I was VERY into magic in it's early days. I stopped collecting at Homelands. I never heard the phrase costed, but then again I didn't play in store and the internet wasn't a big influence on the hobby.

If you stopped playing at Homelands, then you probably missed the introduction of technical language to describe the game. For example, important concepts like 'tempo' weren't understood until the Visions era about a year after you stopped playing (via the infamous 'Sligh' deck and it's Orcish Artillery).
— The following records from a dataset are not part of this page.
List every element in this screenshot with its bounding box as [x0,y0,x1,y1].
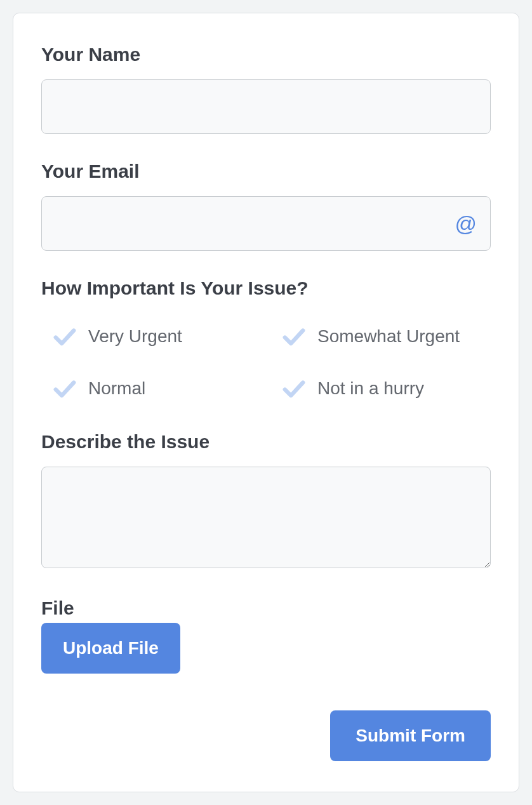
importance-option-normal[interactable]: Normal [53,376,256,401]
importance-option-somewhat-urgent[interactable]: Somewhat Urgent [282,324,486,349]
name-input[interactable] [41,79,491,134]
email-field: Your Email @ [41,161,491,251]
describe-label: Describe the Issue [41,431,491,453]
importance-option-label: Not in a hurry [317,378,424,399]
email-input-wrapper: @ [41,196,491,251]
check-icon [282,324,306,349]
email-input[interactable] [41,196,491,251]
describe-textarea[interactable] [41,467,491,568]
submit-form-button[interactable]: Submit Form [330,710,491,761]
email-label: Your Email [41,161,491,182]
importance-field: How Important Is Your Issue? Very Urgent… [41,277,491,404]
file-label: File [41,597,491,619]
check-icon [282,376,306,401]
importance-option-label: Normal [88,378,145,399]
upload-file-button[interactable]: Upload File [41,623,180,674]
importance-option-label: Very Urgent [88,326,182,347]
form-card: Your Name Your Email @ How Important Is … [13,13,519,792]
submit-row: Submit Form [330,710,491,761]
name-field: Your Name [41,44,491,134]
file-field: File Upload File [41,597,491,674]
page-root: Your Name Your Email @ How Important Is … [0,0,532,805]
check-icon [53,376,77,401]
importance-option-label: Somewhat Urgent [317,326,460,347]
describe-field: Describe the Issue [41,431,491,571]
importance-option-very-urgent[interactable]: Very Urgent [53,324,256,349]
name-label: Your Name [41,44,491,65]
importance-options: Very Urgent Somewhat Urgent Normal [41,313,491,404]
importance-label: How Important Is Your Issue? [41,277,491,299]
check-icon [53,324,77,349]
importance-option-not-in-a-hurry[interactable]: Not in a hurry [282,376,486,401]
I can't remember when I first heard and started using terms like 'undercosted' and 'overcosted', but I believe that they became widespread by say Stronghold, which is about two years after you quit and right at the end of my first phase of magic - right before Urza's block naturally as I seem to have a knack of missing the under costed blocks and thus the cards that hold real long term value. Certainly by about 2003 when I got back into the game the language was widespread and pervasive at least within the MtG community, but by then we were also talking about 'pushed' cards, that is cards that were clearly deliberately undercosted by the developers in order to keep the Skinner box going.
 

I agree with Celebrim - I have only heard "costed" in reference to in game resouce cost, and price when referring to money, and I figured it had also migrated from the M:tG community.